Description of the task: Print the whole listing exactly as it appears, but skip the pictures.
------------------------------------
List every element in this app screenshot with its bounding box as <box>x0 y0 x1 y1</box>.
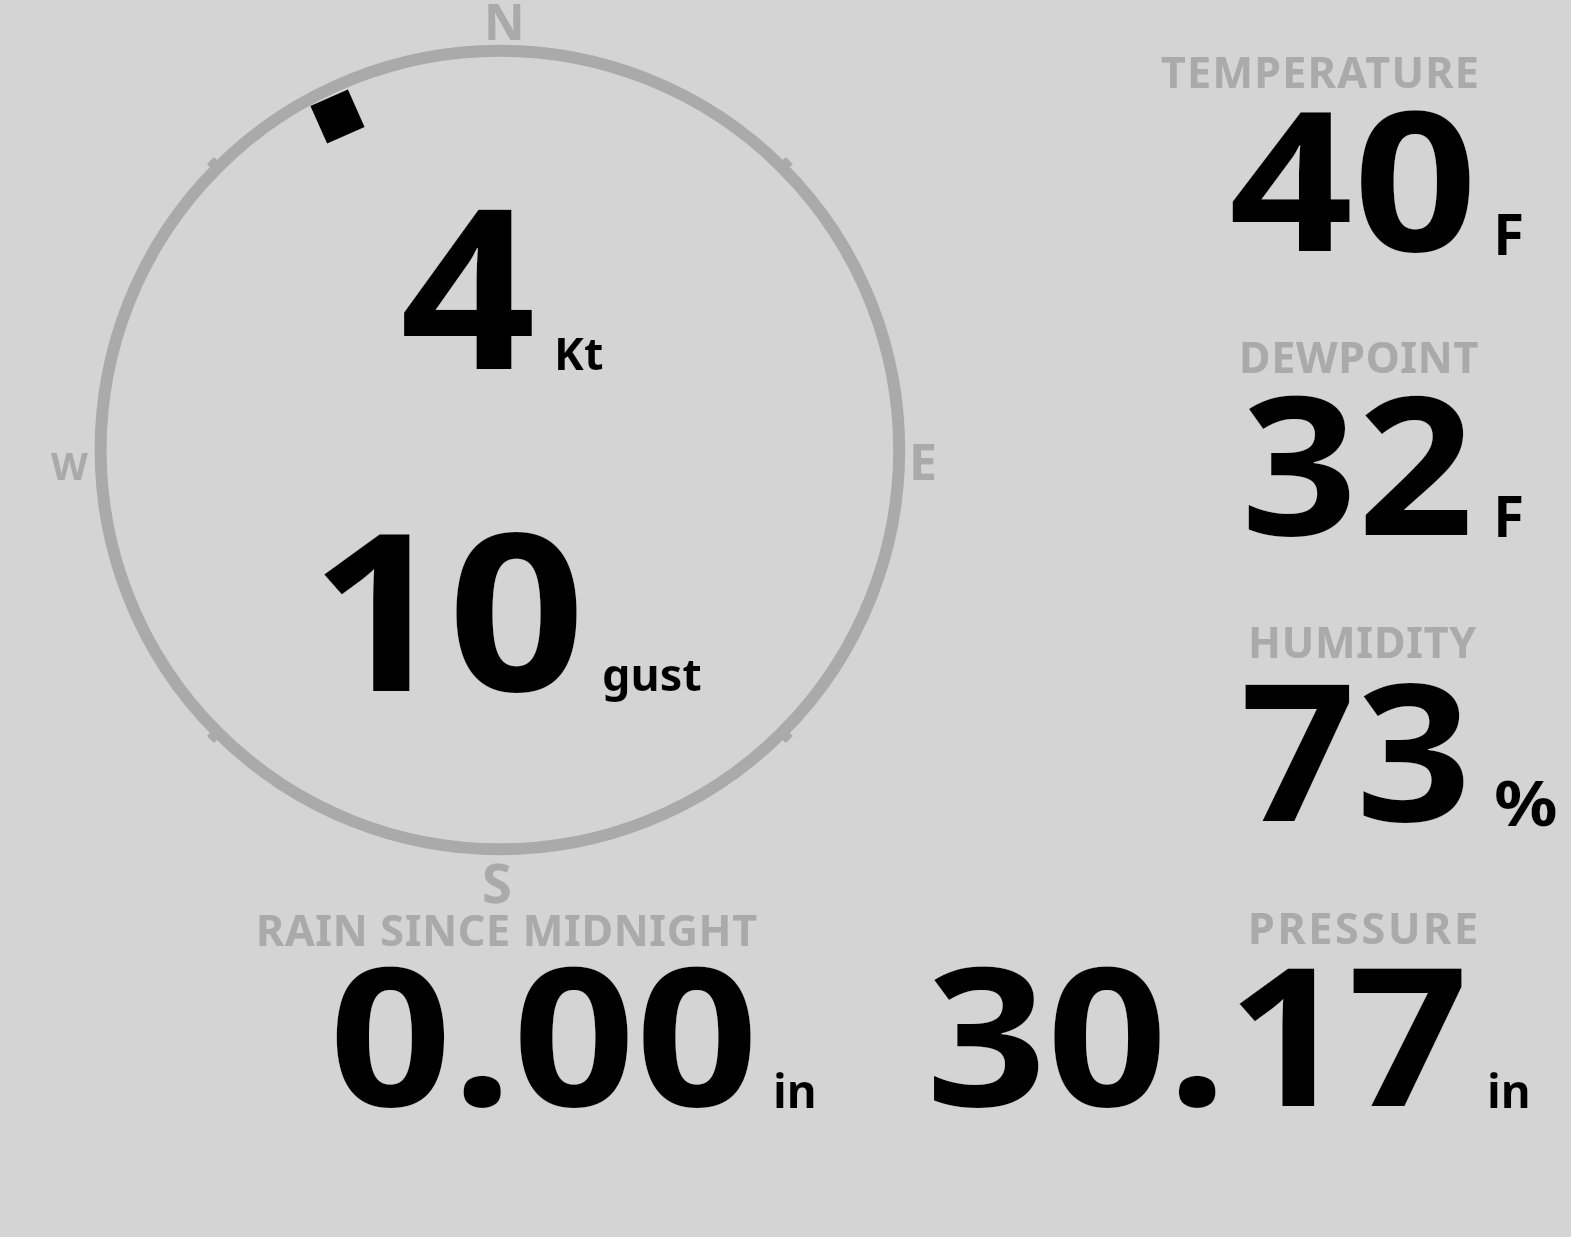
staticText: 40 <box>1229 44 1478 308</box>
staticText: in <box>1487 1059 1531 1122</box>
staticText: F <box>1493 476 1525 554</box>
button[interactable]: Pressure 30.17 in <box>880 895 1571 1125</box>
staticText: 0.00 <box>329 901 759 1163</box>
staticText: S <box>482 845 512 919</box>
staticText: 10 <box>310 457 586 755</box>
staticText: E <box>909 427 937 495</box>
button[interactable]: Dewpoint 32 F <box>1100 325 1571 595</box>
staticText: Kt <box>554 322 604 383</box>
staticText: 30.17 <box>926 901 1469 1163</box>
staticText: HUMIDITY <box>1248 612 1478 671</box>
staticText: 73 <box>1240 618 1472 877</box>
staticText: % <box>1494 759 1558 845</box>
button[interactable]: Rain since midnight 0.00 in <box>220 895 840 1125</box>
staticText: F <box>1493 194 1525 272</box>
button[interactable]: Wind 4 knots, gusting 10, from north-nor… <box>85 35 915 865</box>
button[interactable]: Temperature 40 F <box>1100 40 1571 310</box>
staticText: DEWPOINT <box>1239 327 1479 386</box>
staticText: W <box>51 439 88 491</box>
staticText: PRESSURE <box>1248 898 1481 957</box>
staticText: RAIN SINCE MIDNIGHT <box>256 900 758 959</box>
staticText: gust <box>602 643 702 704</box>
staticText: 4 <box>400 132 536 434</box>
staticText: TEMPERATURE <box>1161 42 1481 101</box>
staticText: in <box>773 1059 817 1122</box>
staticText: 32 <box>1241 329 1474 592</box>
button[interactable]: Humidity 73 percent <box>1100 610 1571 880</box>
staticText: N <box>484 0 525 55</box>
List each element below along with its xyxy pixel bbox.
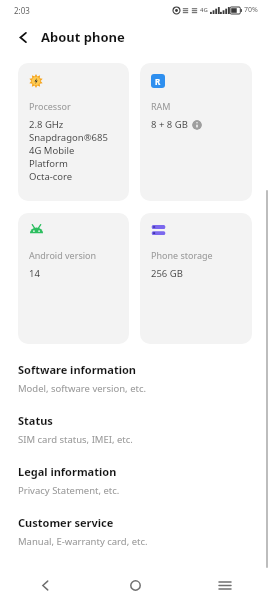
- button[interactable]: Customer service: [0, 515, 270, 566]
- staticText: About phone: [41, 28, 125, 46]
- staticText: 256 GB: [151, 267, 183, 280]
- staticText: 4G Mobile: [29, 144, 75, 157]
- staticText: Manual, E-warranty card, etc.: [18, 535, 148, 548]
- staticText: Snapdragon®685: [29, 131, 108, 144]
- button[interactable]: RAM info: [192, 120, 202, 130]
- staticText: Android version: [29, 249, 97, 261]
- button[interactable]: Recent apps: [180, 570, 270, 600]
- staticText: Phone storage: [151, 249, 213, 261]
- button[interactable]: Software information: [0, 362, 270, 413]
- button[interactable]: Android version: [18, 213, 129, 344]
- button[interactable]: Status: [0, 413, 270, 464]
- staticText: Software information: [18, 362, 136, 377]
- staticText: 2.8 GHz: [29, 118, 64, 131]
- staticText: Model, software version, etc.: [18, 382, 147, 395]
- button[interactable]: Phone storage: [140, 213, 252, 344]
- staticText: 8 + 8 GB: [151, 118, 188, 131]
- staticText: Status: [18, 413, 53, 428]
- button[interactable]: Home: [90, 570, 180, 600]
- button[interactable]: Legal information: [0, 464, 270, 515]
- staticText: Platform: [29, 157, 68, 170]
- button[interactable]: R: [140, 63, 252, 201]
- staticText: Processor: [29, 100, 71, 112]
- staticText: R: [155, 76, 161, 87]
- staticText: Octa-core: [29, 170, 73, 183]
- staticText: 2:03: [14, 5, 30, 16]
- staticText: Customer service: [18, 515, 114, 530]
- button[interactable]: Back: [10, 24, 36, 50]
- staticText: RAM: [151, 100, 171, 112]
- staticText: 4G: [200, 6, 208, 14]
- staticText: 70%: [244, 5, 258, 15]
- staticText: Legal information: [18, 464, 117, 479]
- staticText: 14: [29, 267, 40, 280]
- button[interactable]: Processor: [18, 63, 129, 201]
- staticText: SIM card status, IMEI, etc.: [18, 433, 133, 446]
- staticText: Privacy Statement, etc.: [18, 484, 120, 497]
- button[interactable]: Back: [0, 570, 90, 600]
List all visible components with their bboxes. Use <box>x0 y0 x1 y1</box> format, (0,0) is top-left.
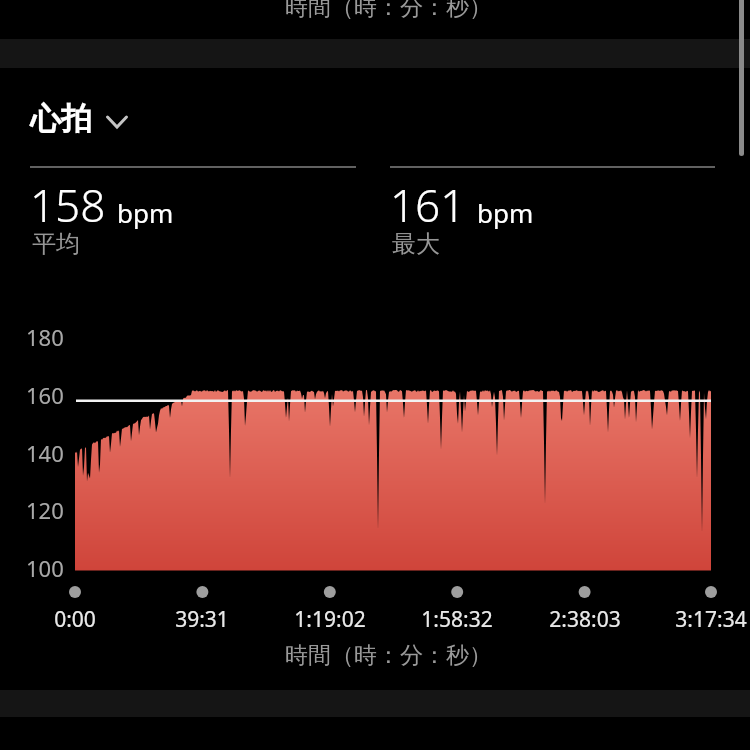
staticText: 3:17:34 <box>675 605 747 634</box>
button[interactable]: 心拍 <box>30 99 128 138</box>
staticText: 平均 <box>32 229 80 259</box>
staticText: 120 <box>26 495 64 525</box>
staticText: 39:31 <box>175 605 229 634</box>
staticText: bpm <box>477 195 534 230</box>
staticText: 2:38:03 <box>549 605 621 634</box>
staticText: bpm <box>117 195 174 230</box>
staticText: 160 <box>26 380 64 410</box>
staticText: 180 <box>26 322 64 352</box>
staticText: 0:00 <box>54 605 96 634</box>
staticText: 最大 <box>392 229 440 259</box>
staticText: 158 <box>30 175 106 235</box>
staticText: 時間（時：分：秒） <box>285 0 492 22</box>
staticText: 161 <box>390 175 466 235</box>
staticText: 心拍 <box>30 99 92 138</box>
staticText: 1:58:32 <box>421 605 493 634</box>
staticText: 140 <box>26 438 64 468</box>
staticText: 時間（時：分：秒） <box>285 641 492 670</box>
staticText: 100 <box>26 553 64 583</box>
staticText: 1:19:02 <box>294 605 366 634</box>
------------------------------------
Output of the exercise:
List every element in this app screenshot with its bounding box as <box>x0 y0 x1 y1</box>.
staticText: 40 <box>1229 44 1478 308</box>
staticText: in <box>1487 1059 1531 1122</box>
staticText: F <box>1493 476 1525 554</box>
button[interactable]: Pressure 30.17 in <box>880 895 1571 1125</box>
staticText: 0.00 <box>329 901 759 1163</box>
staticText: S <box>482 845 512 919</box>
staticText: 10 <box>310 457 586 755</box>
staticText: E <box>909 427 937 495</box>
button[interactable]: Dewpoint 32 F <box>1100 325 1571 595</box>
staticText: Kt <box>554 322 604 383</box>
staticText: 30.17 <box>926 901 1469 1163</box>
staticText: HUMIDITY <box>1248 612 1478 671</box>
staticText: 73 <box>1240 618 1472 877</box>
staticText: % <box>1494 759 1558 845</box>
button[interactable]: Rain since midnight 0.00 in <box>220 895 840 1125</box>
staticText: F <box>1493 194 1525 272</box>
button[interactable]: Wind 4 knots, gusting 10, from north-nor… <box>85 35 915 865</box>
button[interactable]: Temperature 40 F <box>1100 40 1571 310</box>
staticText: DEWPOINT <box>1239 327 1479 386</box>
staticText: W <box>51 439 88 491</box>
staticText: PRESSURE <box>1248 898 1481 957</box>
staticText: RAIN SINCE MIDNIGHT <box>256 900 758 959</box>
staticText: gust <box>602 643 702 704</box>
staticText: 4 <box>400 132 536 434</box>
staticText: TEMPERATURE <box>1161 42 1481 101</box>
staticText: in <box>773 1059 817 1122</box>
staticText: 32 <box>1241 329 1474 592</box>
button[interactable]: Humidity 73 percent <box>1100 610 1571 880</box>
staticText: N <box>484 0 525 55</box>
List each element below along with its xyxy pixel bbox.
- button[interactable]: Customer service: [0, 515, 270, 566]
- staticText: About phone: [41, 28, 125, 46]
- staticText: 256 GB: [151, 267, 183, 280]
- staticText: 4G Mobile: [29, 144, 75, 157]
- staticText: Manual, E-warranty card, etc.: [18, 535, 148, 548]
- staticText: Snapdragon®685: [29, 131, 108, 144]
- button[interactable]: RAM info: [192, 120, 202, 130]
- staticText: Android version: [29, 249, 97, 261]
- button[interactable]: Recent apps: [180, 570, 270, 600]
- staticText: Phone storage: [151, 249, 213, 261]
- button[interactable]: Software information: [0, 362, 270, 413]
- button[interactable]: Android version: [18, 213, 129, 344]
- button[interactable]: Status: [0, 413, 270, 464]
- staticText: Software information: [18, 362, 136, 377]
- staticText: 2.8 GHz: [29, 118, 64, 131]
- staticText: Model, software version, etc.: [18, 382, 147, 395]
- button[interactable]: Phone storage: [140, 213, 252, 344]
- staticText: 8 + 8 GB: [151, 118, 188, 131]
- staticText: Status: [18, 413, 53, 428]
- button[interactable]: Home: [90, 570, 180, 600]
- button[interactable]: Legal information: [0, 464, 270, 515]
- staticText: Platform: [29, 157, 68, 170]
- button[interactable]: R: [140, 63, 252, 201]
- staticText: Processor: [29, 100, 71, 112]
- staticText: R: [155, 76, 161, 87]
- staticText: Octa-core: [29, 170, 73, 183]
- staticText: 2:03: [14, 5, 30, 16]
- staticText: Customer service: [18, 515, 114, 530]
- button[interactable]: Back: [10, 24, 36, 50]
- staticText: RAM: [151, 100, 171, 112]
- staticText: 4G: [200, 6, 208, 14]
- staticText: 70%: [244, 5, 258, 15]
- staticText: Legal information: [18, 464, 117, 479]
- staticText: 14: [29, 267, 40, 280]
- button[interactable]: Processor: [18, 63, 129, 201]
- staticText: SIM card status, IMEI, etc.: [18, 433, 133, 446]
- staticText: Privacy Statement, etc.: [18, 484, 120, 497]
- button[interactable]: Back: [0, 570, 90, 600]
List all visible components with their bboxes. Use <box>x0 y0 x1 y1</box> format, (0,0) is top-left.
staticText: 3:17:34 <box>675 605 747 634</box>
button[interactable]: 心拍 <box>30 99 128 138</box>
staticText: 平均 <box>32 229 80 259</box>
staticText: 120 <box>26 495 64 525</box>
staticText: 39:31 <box>175 605 229 634</box>
staticText: bpm <box>477 195 534 230</box>
staticText: 2:38:03 <box>549 605 621 634</box>
staticText: bpm <box>117 195 174 230</box>
staticText: 160 <box>26 380 64 410</box>
staticText: 180 <box>26 322 64 352</box>
staticText: 0:00 <box>54 605 96 634</box>
staticText: 最大 <box>392 229 440 259</box>
staticText: 158 <box>30 175 106 235</box>
staticText: 時間（時：分：秒） <box>285 0 492 22</box>
staticText: 161 <box>390 175 466 235</box>
staticText: 心拍 <box>30 99 92 138</box>
staticText: 1:58:32 <box>421 605 493 634</box>
staticText: 140 <box>26 438 64 468</box>
staticText: 時間（時：分：秒） <box>285 641 492 670</box>
staticText: 100 <box>26 553 64 583</box>
staticText: 1:19:02 <box>294 605 366 634</box>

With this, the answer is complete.